Do you have read the pdf of (http://www.gad-allah.com/MBA%202010%20Ain%20Shames%20Univesity/Statistics/spss13/Algorithms/TREE-CHAID.pdf).

as url-pdf details:

  1. the adjusted p-value is calculated as p-value times a bonferroni multiplier
  2. for ordinal predictors, the algorithm first generates the best set of categories using all non-missing information from the data. next the algorithm identifies the category that is most similar to the missing category. finally the algorithm decides whether to merge the missing category with its most similar category or keep the missing category as a separate category . Two p-values are calculated, one for the set of categories formed by merging the missing category with its most similar category, and the other for the set of categories formed by adding the missing category as a separate category. Take the action that gives the smallest p-value.

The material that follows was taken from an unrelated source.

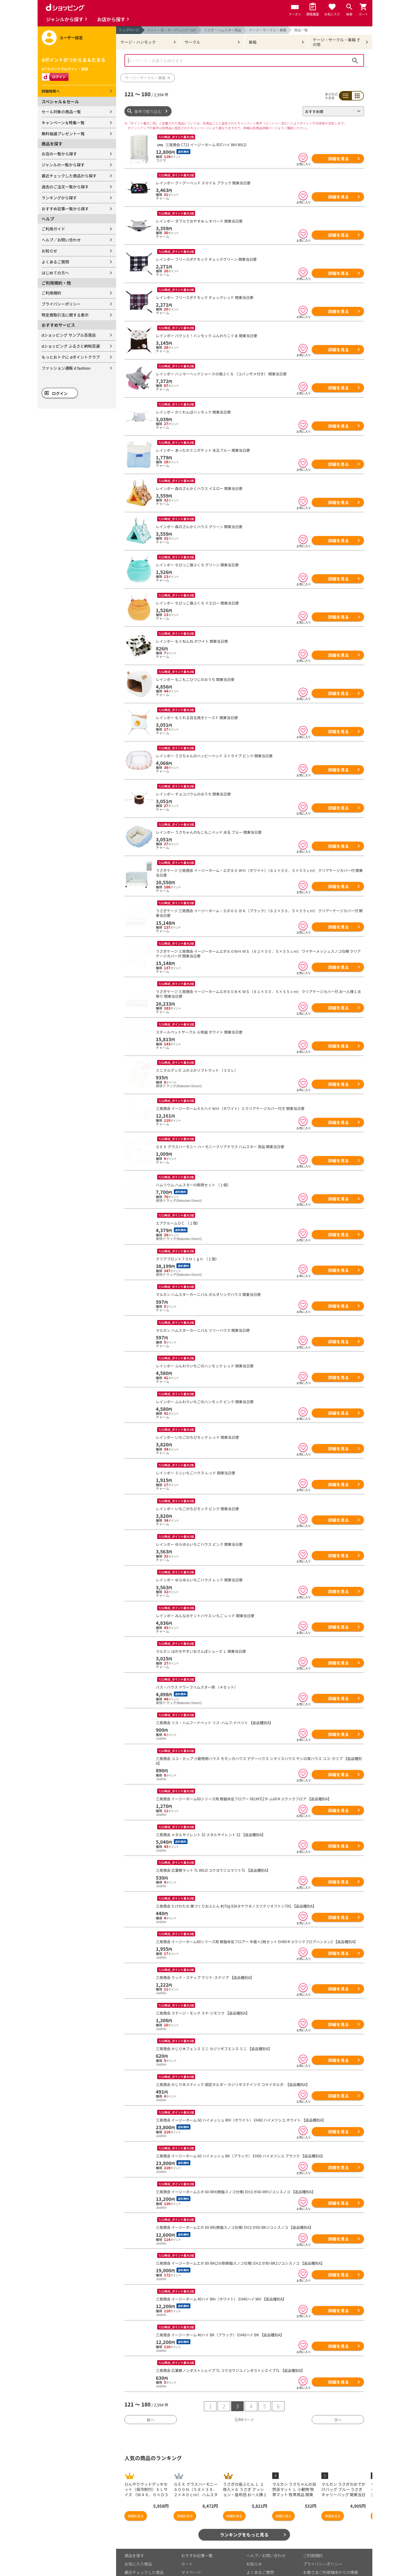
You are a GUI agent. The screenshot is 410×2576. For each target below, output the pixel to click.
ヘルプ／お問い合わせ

after read the pdf file . I confuse where to add the process of ordinal feature with missing value(as 2 describe) in you project structure.

would you like to give some advice to implement. would you like to consider this two problem in the later version.

Thank you again for read the issue.

Rambatino commented 3 years ago

I have read that. We used that to construct parts of this algorithm.

So here is where the p_value is calculated: https://github.com/Rambatino/CHAID/blob/master/CHAID/stats.py#L150

I don't really have time to implement, but ideally there's be a configuration parameter --bonferroni or whatever, and then that is present, it would apply the bonferroni adjustment to that p_value. The rest of the algorithm should just carry on as normal.

binkmust commented 3 years ago

thank you for https://github.com/Rambatino/CHAID/blob/master/CHAID/stats.py#L150 advice.

what about the following process:

  1. for ordinal predictors, the algorithm first generates the best set of categories using all non-missing information from the data. next the algorithm identifies the category that is most similar to the missing category. finally the algorithm decides whether to merge the missing category with its most similar category or keep the missing category as a separate category . Two p-values are calculated, one for the set of categories formed by merging the missing category with its most similar category, and the other for the set of categories formed by adding the missing category as a separate category. Take the action that gives the smallest p-value.

can you give me some advice to implement in your project structure

Rambatino commented 3 years ago

Hmm I dunno if it needs to be that complex.

Given this:

Suppose that a predictor variable originally has I categories, and it is reduced to r categories
after the merging step. The Bonferroni multiplier B is the number of possible ways that I
categories can be merged into r categories. For r = I, B = 1. For 2 ≤ r < I, use the following
equation.

image

Aslong as you can calculate B, you can multiple through with the p value and adjust it, right?